Customising ggplot2 boxplot output

Hi,

My colleagues have come up with a preferred style for boxplots that they create using matlab. I'd like to replicate the style in ggplot2.

The features of interest are:

  • the colour and fill aesthetics would be the same, but the middle line would be white.
  • An errorbar style ('serifs', 'crossbars' at the end of the whiskers)

We always use stat = 'identity', as we choose to present 2.5, 25, 50, 75 and 97.5 percentiles.

I can't work out how to use stat_boxplot to add an errorbar in this case. If it is possible can I also control the width/length of the crossbars?

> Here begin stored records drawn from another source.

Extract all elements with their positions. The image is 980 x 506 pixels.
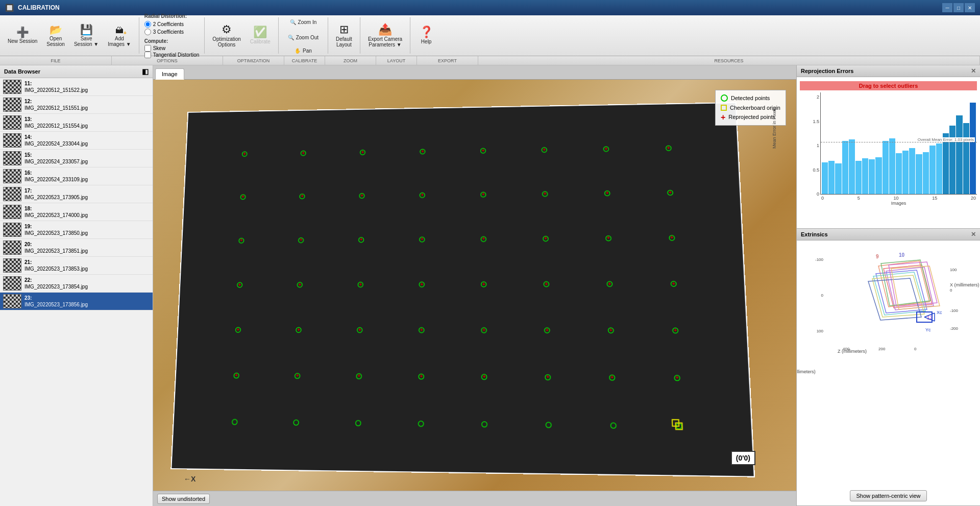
svg-text:9: 9 <box>876 254 879 259</box>
image-tabs: Image <box>153 65 796 80</box>
svg-text:+: + <box>482 281 485 286</box>
save-session-button[interactable]: 💾 SaveSession ▼ <box>70 19 102 52</box>
thumbnail <box>3 98 21 112</box>
sidebar-item[interactable]: 12: IMG_20220512_151551.jpg <box>0 96 153 114</box>
y-tick-1: 1 <box>817 143 819 148</box>
svg-text:+: + <box>360 192 363 198</box>
zoom-in-button[interactable]: 🔍 Zoom In <box>283 15 324 30</box>
radio-2coeff-label: 2 Coefficients <box>153 21 184 27</box>
reprojected-points-icon: + <box>721 113 725 122</box>
new-session-button[interactable]: ➕ New Session <box>4 19 41 52</box>
sidebar-item[interactable]: 15: IMG_20220524_233057.jpg <box>0 150 153 167</box>
layout-icon: ⊞ <box>339 24 349 35</box>
show-pattern-centric-button[interactable]: Show pattern-centric view <box>850 490 927 501</box>
sidebar-collapse-icon[interactable]: ◧ <box>142 67 149 76</box>
maximize-button[interactable]: □ <box>953 3 964 12</box>
svg-text:+: + <box>669 189 672 195</box>
svg-text:+: + <box>675 374 679 380</box>
item-filename: IMG_20220523_174000.jpg <box>24 212 88 219</box>
reprojection-panel-title: Reprojection Errors <box>801 68 853 74</box>
detected-points-icon <box>721 94 728 102</box>
optimization-options-button[interactable]: ⚙ OptimizationOptions <box>209 19 244 52</box>
x-tick-15: 15 <box>932 196 937 201</box>
calibrate-button[interactable]: ✅ Calibrate <box>247 19 274 52</box>
sidebar-item[interactable]: 14: IMG_20220524_233044.jpg <box>0 132 153 150</box>
svg-text:-100: -100 <box>815 257 824 262</box>
svg-text:+: + <box>546 374 550 380</box>
close-button[interactable]: ✕ <box>965 3 975 12</box>
svg-text:+: + <box>543 190 546 196</box>
mean-dashed-line: Overall Mean Error: 1.03 pixels <box>821 142 977 142</box>
radio-3coeff-row: 3 Coefficients <box>144 29 200 35</box>
radial-distortion-label: Radial Distortion: <box>144 13 200 19</box>
skew-checkbox[interactable] <box>144 45 151 52</box>
thumbnail <box>3 115 21 130</box>
svg-text:+: + <box>420 373 423 379</box>
y-tick-2: 2 <box>817 94 819 100</box>
image-tab[interactable]: Image <box>155 68 184 80</box>
save-session-icon: 💾 <box>80 25 93 35</box>
extrinsics-panel-close[interactable]: ✕ <box>971 231 976 238</box>
item-filename: IMG_20220523_173856.jpg <box>24 301 88 308</box>
reprojection-panel-close[interactable]: ✕ <box>971 67 976 75</box>
svg-text:+: + <box>610 374 614 380</box>
chart-bar <box>949 126 955 194</box>
image-canvas[interactable]: +++ +++ ++ +++ +++ ++ +++ +++ ++ +++ +++ <box>153 80 796 506</box>
thumbnail <box>3 133 21 148</box>
svg-text:-200: -200 <box>950 326 959 331</box>
sidebar-item[interactable]: 21: IMG_20220523_173853.jpg <box>0 257 153 275</box>
sidebar-item[interactable]: 16: IMG_20220524_233109.jpg <box>0 167 153 185</box>
drag-select-banner: Drag to select outliers <box>800 81 977 90</box>
export-camera-button[interactable]: 📤 Export CameraParameters ▼ <box>364 19 406 52</box>
svg-text:+: + <box>360 236 363 242</box>
svg-text:+: + <box>543 147 546 152</box>
sidebar-item[interactable]: 17: IMG_20220523_173905.jpg <box>0 185 153 203</box>
svg-text:+: + <box>421 148 424 154</box>
checkerboard-origin-icon <box>721 105 727 111</box>
zoom-out-icon: 🔍 <box>288 35 294 40</box>
minimize-button[interactable]: ─ <box>942 3 952 12</box>
sidebar-item[interactable]: 13: IMG_20220512_151554.jpg <box>0 114 153 132</box>
pan-button[interactable]: ✋ Pan <box>283 46 324 56</box>
sidebar-item[interactable]: 20: IMG_20220523_173851.jpg <box>0 239 153 257</box>
chart-bar <box>929 146 936 194</box>
y-tick-15: 1.5 <box>813 119 819 124</box>
add-images-button[interactable]: 🏔 + AddImages ▼ <box>104 19 134 52</box>
chart-bar <box>835 163 841 194</box>
sidebar-item[interactable]: 19: IMG_20220523_173850.jpg <box>0 221 153 239</box>
svg-text:+: + <box>297 326 300 332</box>
svg-text:+: + <box>358 327 361 332</box>
default-layout-button[interactable]: ⊞ DefaultLayout <box>332 19 356 52</box>
show-undistorted-button[interactable]: Show undistorted <box>157 494 210 504</box>
item-filename: IMG_20220523_173854.jpg <box>24 283 88 290</box>
svg-text:0: 0 <box>914 347 917 351</box>
svg-text:+: + <box>357 373 360 379</box>
sidebar-list[interactable]: 11: IMG_20220512_151522.jpg 12: IMG_2022… <box>0 78 153 506</box>
sidebar-item[interactable]: 23: IMG_20220523_173856.jpg <box>0 293 153 310</box>
svg-text:+: + <box>296 372 299 378</box>
item-number: 21: <box>24 259 88 266</box>
sidebar-item[interactable]: 11: IMG_20220512_151522.jpg <box>0 78 153 96</box>
item-filename: IMG_20220524_233057.jpg <box>24 158 88 165</box>
thumbnail <box>3 169 21 183</box>
thumbnail <box>3 258 21 273</box>
item-info: 23: IMG_20220523_173856.jpg <box>24 295 88 308</box>
zoom-group: 🔍 Zoom In 🔍 Zoom Out ✋ Pan <box>279 17 328 54</box>
chart-bars-area <box>821 92 977 194</box>
radio-2coeff[interactable] <box>144 21 151 28</box>
chart-bar <box>842 141 848 194</box>
svg-text:+: + <box>421 192 424 198</box>
item-number: 13: <box>24 116 88 123</box>
help-button[interactable]: ❓ Help <box>414 19 438 52</box>
radio-3coeff[interactable] <box>144 29 151 35</box>
sidebar-item[interactable]: 22: IMG_20220523_173854.jpg <box>0 275 153 293</box>
extrinsics-panel-header: Extrinsics ✕ <box>797 229 980 240</box>
chart-bar <box>883 141 889 194</box>
y-axis-label: Mean Error in Pixels <box>772 87 777 149</box>
svg-text:+: + <box>420 327 423 332</box>
help-label: Help <box>421 39 432 44</box>
svg-text:100: 100 <box>817 329 824 333</box>
sidebar-item[interactable]: 18: IMG_20220523_174000.jpg <box>0 203 153 221</box>
zoom-out-button[interactable]: 🔍 Zoom Out <box>283 31 324 45</box>
open-session-button[interactable]: 📂 OpenSession <box>43 19 68 52</box>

Is there a clean way to colour the middle line white? I think it would require overdrawing, and by accident I think I can do this with stat_boxplot(geom = 'errorbar', aes(y = median, group = year), but it doesn't seem like a very clean way to do it (I assume I've actually drawn two lines at the same y value? and a zero length line between them?).

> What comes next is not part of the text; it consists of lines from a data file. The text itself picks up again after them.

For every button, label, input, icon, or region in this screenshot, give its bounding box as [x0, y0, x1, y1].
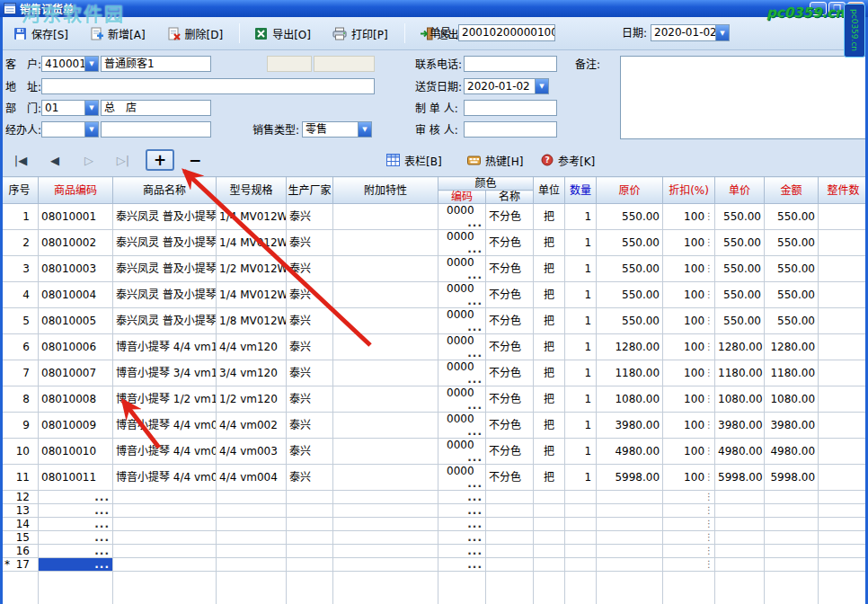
cell-whole-count[interactable] [819, 439, 868, 465]
cell-color-code[interactable]: 0000... [438, 413, 486, 439]
cell-whole-count[interactable] [819, 465, 868, 491]
nav-next-button[interactable]: ▷ [75, 149, 102, 171]
cell-color-code[interactable]: 0000... [438, 386, 486, 413]
cell-extra-attr[interactable] [333, 308, 438, 334]
cell-maker[interactable]: 泰兴 [287, 204, 333, 230]
ellipsis-button[interactable]: ⋮ [704, 504, 713, 517]
cell-amount[interactable]: 550.00 [765, 282, 819, 308]
cell-discount[interactable]: 100⋮ [663, 230, 715, 256]
cell-color-name[interactable]: 不分色 [486, 413, 534, 439]
cell-product-name[interactable]: 泰兴凤灵 普及小提琴 [113, 256, 217, 282]
cell-whole-count[interactable] [819, 334, 868, 360]
close-button[interactable]: ✕ [847, 2, 864, 15]
cell-qty[interactable]: 1 [565, 413, 597, 439]
cell-amount[interactable]: 550.00 [765, 256, 819, 282]
cell-price[interactable]: 550.00 [597, 256, 663, 282]
ellipsis-button[interactable]: ... [94, 558, 110, 571]
cell-discount[interactable]: 100⋮ [663, 204, 715, 230]
cell-whole-count[interactable] [819, 360, 868, 386]
cell-qty[interactable] [565, 491, 597, 504]
cell-spec[interactable]: 1/2 MV012W [217, 256, 287, 282]
cell-discount[interactable]: ⋮ [663, 545, 715, 558]
ellipsis-button[interactable]: ... [94, 518, 110, 530]
cell-discount[interactable]: ⋮ [663, 558, 715, 572]
ellipsis-button[interactable]: ⋮ [704, 558, 713, 571]
cell-extra-attr[interactable] [333, 386, 438, 413]
cell-product-name[interactable] [113, 504, 217, 518]
ellipsis-button[interactable]: ⋮ [704, 341, 713, 353]
ellipsis-button[interactable]: ⋮ [704, 236, 713, 249]
cell-unit-price[interactable] [715, 545, 765, 558]
cell-maker[interactable] [287, 491, 333, 504]
cell-qty[interactable] [565, 504, 597, 518]
remark-field[interactable] [620, 56, 866, 139]
dept-code-combo[interactable]: 01 ▼ [41, 100, 99, 116]
cell-color-name[interactable]: 不分色 [486, 465, 534, 491]
hotkey-button[interactable]: 热键[H] [467, 150, 523, 170]
ellipsis-button[interactable]: ... [467, 477, 483, 490]
cell-unit[interactable] [534, 545, 565, 558]
cell-product-name[interactable]: 泰兴凤灵 普及小提琴 [113, 282, 217, 308]
cell-product-name[interactable]: 博音小提琴 4/4 vm003 [113, 439, 217, 465]
creator-field[interactable] [464, 100, 557, 116]
ellipsis-button[interactable]: ... [467, 321, 483, 333]
cell-unit-price[interactable] [715, 558, 765, 572]
cell-discount[interactable]: 100⋮ [663, 386, 715, 413]
cell-unit[interactable] [534, 491, 565, 504]
cell-product-code[interactable]: ... [39, 491, 113, 504]
cell-qty[interactable] [565, 545, 597, 558]
ellipsis-button[interactable]: ⋮ [704, 518, 713, 530]
cell-product-code[interactable]: ... [39, 531, 113, 545]
cell-product-name[interactable]: 博音小提琴 1/2 vm120 [113, 386, 217, 413]
cell-product-name[interactable] [113, 545, 217, 558]
chevron-down-icon[interactable]: ▼ [715, 25, 729, 40]
cell-spec[interactable]: 1/4 MV012W [217, 204, 287, 230]
chevron-down-icon[interactable]: ▼ [535, 79, 548, 93]
cell-color-code[interactable]: ... [438, 531, 486, 545]
add-button[interactable]: 新增[A] [82, 22, 154, 45]
delete-button[interactable]: 删除[D] [159, 22, 232, 45]
cell-maker[interactable] [287, 545, 333, 558]
cell-whole-count[interactable] [819, 308, 868, 334]
cell-amount[interactable]: 1080.00 [765, 386, 819, 413]
nav-insert-row-button[interactable]: + [146, 149, 174, 171]
cell-extra-attr[interactable] [333, 256, 438, 282]
cell-extra-attr[interactable] [333, 558, 438, 572]
cell-discount[interactable]: ⋮ [663, 491, 715, 504]
cell-amount[interactable] [765, 504, 819, 518]
cell-discount[interactable]: 100⋮ [663, 413, 715, 439]
cell-unit-price[interactable]: 1180.00 [715, 360, 765, 386]
cell-qty[interactable]: 1 [565, 308, 597, 334]
cell-product-name[interactable] [113, 531, 217, 545]
cell-maker[interactable]: 泰兴 [287, 465, 333, 491]
cell-discount[interactable]: 100⋮ [663, 439, 715, 465]
cell-unit[interactable]: 把 [534, 386, 565, 413]
cell-unit[interactable]: 把 [534, 282, 565, 308]
cell-unit-price[interactable] [715, 504, 765, 518]
cell-extra-attr[interactable] [333, 504, 438, 518]
ellipsis-button[interactable]: ... [467, 295, 483, 307]
cell-spec[interactable]: 4/4 vm002 [217, 413, 287, 439]
cell-qty[interactable]: 1 [565, 439, 597, 465]
cell-qty[interactable]: 1 [565, 386, 597, 413]
cell-unit[interactable] [534, 531, 565, 545]
cell-product-name[interactable]: 博音小提琴 4/4 vm002 [113, 413, 217, 439]
maximize-button[interactable]: ❐ [828, 2, 846, 15]
cell-maker[interactable]: 泰兴 [287, 386, 333, 413]
cell-amount[interactable]: 3980.00 [765, 413, 819, 439]
chevron-down-icon[interactable]: ▼ [84, 57, 98, 71]
cell-whole-count[interactable] [819, 504, 868, 518]
cell-unit[interactable]: 把 [534, 204, 565, 230]
ellipsis-button[interactable]: ... [467, 269, 483, 281]
ellipsis-button[interactable]: ⋮ [704, 367, 713, 379]
cell-maker[interactable]: 泰兴 [287, 230, 333, 256]
minimize-button[interactable]: — [810, 2, 827, 15]
ellipsis-button[interactable]: ⋮ [704, 545, 713, 557]
cell-unit-price[interactable]: 1080.00 [715, 386, 765, 413]
cell-unit-price[interactable]: 5998.00 [715, 465, 765, 491]
cell-product-code[interactable]: ... [39, 545, 113, 558]
cell-price[interactable] [597, 504, 663, 518]
cell-spec[interactable]: 4/4 vm120 [217, 334, 287, 360]
ellipsis-button[interactable]: ... [94, 545, 110, 557]
cell-qty[interactable]: 1 [565, 230, 597, 256]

Thanks for your time and help. A not-very-developed reprex follows.

Cheers,
Ron.

library(tidyverse)
set.seed(12345)
mm <- rnorm(21, 10, 2)
tbl <- map_dfr(mm, ~qnorm(c(0.025, 0.250, 0.500, 0.750, 0.975), .x, 2) %>%
                    set_names(.,c('q025', 'q250', 'q500', 'q750', 'q975'))) %>%
       mutate(year = 2000:2020)
ggplot(tbl) +
    geom_boxplot(aes(x = year, ymin = q025, lower = q250,
                     middle = q500, upper = q750, ymax = q975, group = year),
                 width = 0.8, size = 0.3, stat = 'identity', colour = 'purple', fill = 'purple') +
    #stat_boxplot(geom = 'errorbar',aes(x=year)) +
    theme_bw()

Created on 2023-05-02 by the reprex package (v2.0.1)

OK. I've had another go. See the reprex below.

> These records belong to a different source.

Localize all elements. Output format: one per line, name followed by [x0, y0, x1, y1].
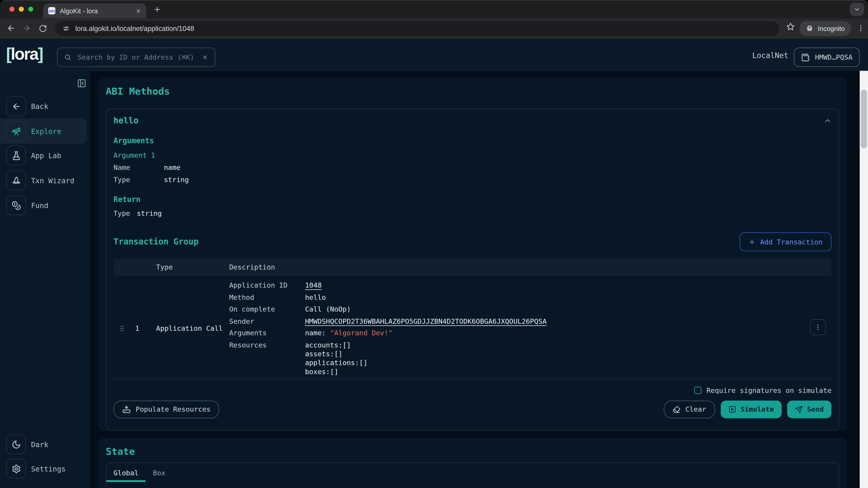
search-input[interactable] [76, 53, 197, 62]
column-type: Type [145, 263, 229, 271]
abi-methods-heading: ABI Methods [106, 86, 170, 97]
bookmark-star-icon[interactable] [786, 22, 795, 31]
sidebar-item-dark-mode[interactable]: Dark [0, 431, 87, 457]
search-box[interactable] [57, 48, 215, 67]
page-scrollbar[interactable] [860, 71, 868, 488]
table-row: 1 Application Call Application ID 1048 M… [114, 275, 831, 379]
row-index: 1 [130, 324, 145, 333]
sidebar-item-back[interactable]: Back [0, 94, 87, 119]
hard-drive-download-icon [122, 405, 131, 414]
chevron-up-icon[interactable] [824, 117, 831, 125]
simulate-button[interactable]: Simulate [721, 400, 782, 418]
search-clear-icon[interactable] [202, 54, 208, 60]
table-header: Type Description [114, 258, 831, 275]
zoom-window-button[interactable] [28, 6, 33, 11]
gear-icon [6, 459, 26, 479]
wallet-button[interactable]: HMWD…PQSA [794, 48, 860, 67]
argument-name-row: Name name [114, 163, 831, 172]
back-icon[interactable] [5, 22, 17, 34]
state-inner-card: Global Box [106, 462, 839, 488]
square-play-icon [728, 405, 736, 413]
sidebar-collapse-icon[interactable] [77, 78, 86, 88]
drag-handle-icon[interactable] [114, 324, 130, 333]
sender-address-link[interactable]: HMWDSHQCOPD2T36WBAHLAZ6PO5GDJJZBN4D2TODK… [305, 317, 547, 326]
flask-icon [6, 145, 26, 165]
send-button[interactable]: Send [787, 400, 831, 418]
main-content: ABI Methods hello Arguments Argument 1 N… [90, 71, 860, 488]
search-icon [64, 54, 71, 61]
arguments-heading: Arguments [114, 136, 831, 145]
wallet-address: HMWD…PQSA [815, 53, 852, 61]
state-card: State Global Box [98, 438, 847, 488]
application-id-row: Application ID 1048 [229, 281, 831, 290]
browser-menu-icon[interactable] [857, 23, 865, 33]
require-signatures-checkbox[interactable] [694, 387, 702, 394]
sidebar-item-label: Txn Wizard [31, 176, 74, 185]
sidebar-item-fund[interactable]: Fund [0, 193, 87, 218]
arguments-row: Arguments name: "Algorand Dev!" [229, 329, 831, 337]
sidebar-item-app-lab[interactable]: App Lab [0, 143, 87, 168]
sender-row: Sender HMWDSHQCOPD2T36WBAHLAZ6PO5GDJJZBN… [229, 317, 831, 326]
state-tabs: Global Box [106, 463, 839, 482]
application-id-link[interactable]: 1048 [305, 281, 322, 290]
wallet-icon [801, 53, 810, 62]
site-settings-icon[interactable] [63, 25, 70, 32]
incognito-label: Incognito [818, 25, 845, 32]
transaction-group-heading: Transaction Group [114, 237, 198, 247]
reload-icon[interactable] [37, 22, 49, 34]
clear-button[interactable]: Clear [664, 400, 715, 418]
tab-global[interactable]: Global [106, 463, 146, 482]
add-transaction-button[interactable]: Add Transaction [740, 232, 831, 251]
tab-overview-button[interactable] [850, 3, 864, 16]
wizard-hat-icon [6, 170, 26, 190]
new-tab-button[interactable] [153, 5, 161, 13]
url-bar[interactable]: lora.algokit.io/localnet/application/104… [55, 21, 779, 36]
sidebar-item-label: Dark [31, 440, 49, 449]
lora-logo[interactable]: [lora] [6, 46, 43, 62]
app-header: [lora] LocalNet HMWD…PQSA [0, 39, 868, 71]
close-window-button[interactable] [9, 6, 14, 11]
network-label[interactable]: LocalNet [752, 51, 788, 60]
sidebar-item-label: Back [31, 102, 49, 110]
tab-box[interactable]: Box [146, 463, 173, 482]
minimize-window-button[interactable] [19, 6, 24, 11]
sidebar-item-label: Fund [31, 201, 49, 209]
transaction-type: Application Call [145, 324, 229, 333]
sidebar-item-explore[interactable]: Explore [0, 119, 87, 144]
sidebar-item-txn-wizard[interactable]: Txn Wizard [0, 168, 87, 193]
browser-toolbar: lora.algokit.io/localnet/application/104… [0, 18, 868, 39]
plus-icon [748, 238, 756, 246]
forward-icon[interactable] [21, 22, 33, 34]
tab-title: AlgoKit - lora [60, 7, 131, 15]
argument-1-label: Argument 1 [114, 151, 831, 160]
tab-favicon: [ak] [48, 7, 55, 14]
telescope-icon [6, 121, 26, 141]
return-heading: Return [114, 195, 831, 203]
abi-methods-card: ABI Methods hello Arguments Argument 1 N… [98, 78, 847, 430]
scrollbar-thumb[interactable] [861, 90, 867, 149]
url-text: lora.algokit.io/localnet/application/104… [75, 25, 194, 32]
tab-close-icon[interactable] [135, 8, 141, 13]
require-signatures-label[interactable]: Require signatures on simulate [706, 386, 831, 394]
transaction-table: Type Description 1 Application [114, 258, 831, 379]
state-heading: State [106, 446, 135, 457]
row-menu-button[interactable] [810, 319, 826, 335]
arrow-left-icon [6, 96, 26, 116]
sidebar-item-settings[interactable]: Settings [0, 456, 87, 482]
argument-type-row: Type string [114, 175, 831, 184]
resources-row: Resources accounts:[] assets:[] applicat… [229, 340, 831, 376]
ellipsis-vertical-icon [814, 323, 822, 331]
send-icon [795, 405, 802, 413]
browser-tab[interactable]: [ak] AlgoKit - lora [43, 3, 146, 18]
method-row: Method hello [229, 293, 831, 302]
sidebar-item-label: App Lab [31, 151, 61, 160]
method-hello-card: hello Arguments Argument 1 Name name Typ… [106, 108, 839, 430]
column-description: Description [229, 263, 831, 271]
incognito-icon [806, 24, 814, 33]
page: [lora] LocalNet HMWD…PQSA [0, 39, 868, 488]
coins-icon [6, 195, 26, 215]
incognito-badge: Incognito [800, 21, 851, 36]
populate-resources-button[interactable]: Populate Resources [114, 400, 219, 418]
sidebar: Back Explore [0, 71, 90, 488]
return-type-row: Type string [114, 209, 831, 218]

So this, featuring geom_boxplot overdrawn with geom_errorbar and geom_linerange, gives me what I'd like.

So I've sort of answered my own question. I guess I could do it cleaner with geom_polygon rather than geom_boxplot with 0 width lines. But maybe not, as geom_boxplot automatically handles widths and positioning if there are multiple boxplots for each year (eg two variables).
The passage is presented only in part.